The order has submitted three new applications to the Parades Commission seeking marches through the main Belfast peaceline separating the Protestant Shankill Road and the nationalist Falls Road on July 12th.
Up to 200 Orangemen, comprising three lodges and two bands, have applied to parade, compared to 60 orangemen and no bands who successfully applied to march the same route last year.
The order postponed Saturday’s march through security gates in the peaceline at Workman Avenue rather than take an alternative route proposed by the commission which would have reduced its march on the Springfield Road by about 100 meters.

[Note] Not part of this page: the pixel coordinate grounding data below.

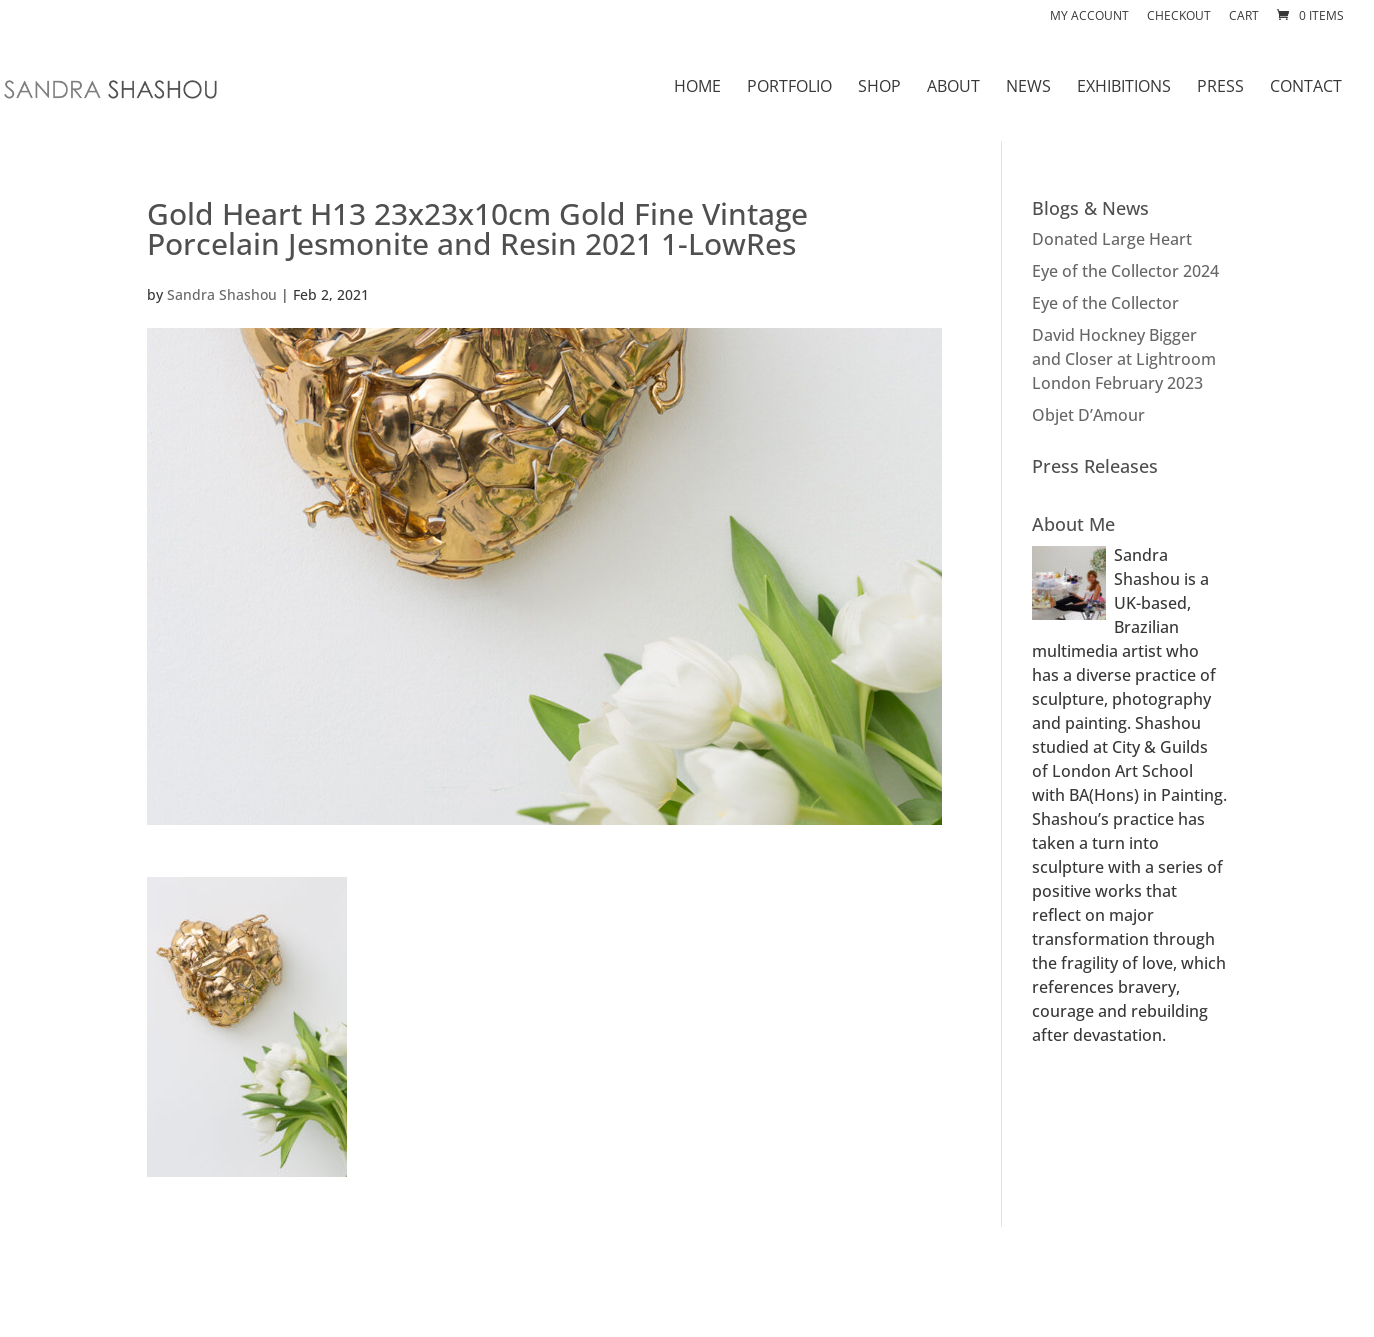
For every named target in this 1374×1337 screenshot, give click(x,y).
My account (1089, 17)
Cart (1244, 17)
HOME (697, 88)
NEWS (1028, 88)
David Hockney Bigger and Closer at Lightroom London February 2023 (1124, 359)
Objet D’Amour (1088, 415)
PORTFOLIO (789, 88)
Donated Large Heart (1112, 239)
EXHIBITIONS (1124, 88)
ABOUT (953, 88)
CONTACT (1306, 88)
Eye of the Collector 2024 (1125, 271)
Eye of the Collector (1105, 303)
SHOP (879, 88)
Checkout (1179, 17)
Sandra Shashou (222, 294)
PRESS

The order’s county grand master in Belfast, Dawson Bailie, said there was no way it would agree to march the route proposed by the commission as it passed through an industrial estate.
The order said it would be mounting a campaign, through the courts and elsewhere, to get its march through the peaceline later this summer. It did not elaborate on what its tactics would be, saying no general gave the enemy advance knowledge.
The Orange Order is hoping the British government will intervene in the row after the Stormont security minister, Sean Woodward, said he was “aware of very strong feelings in the community about the scale of consultation.”
During the protest march organized by the order after announcing the postponement of the official Whiterock parade, the Shankill Road came to a standstill as crowds cheered loyalists, orangemen and bandsmen who took to the streets.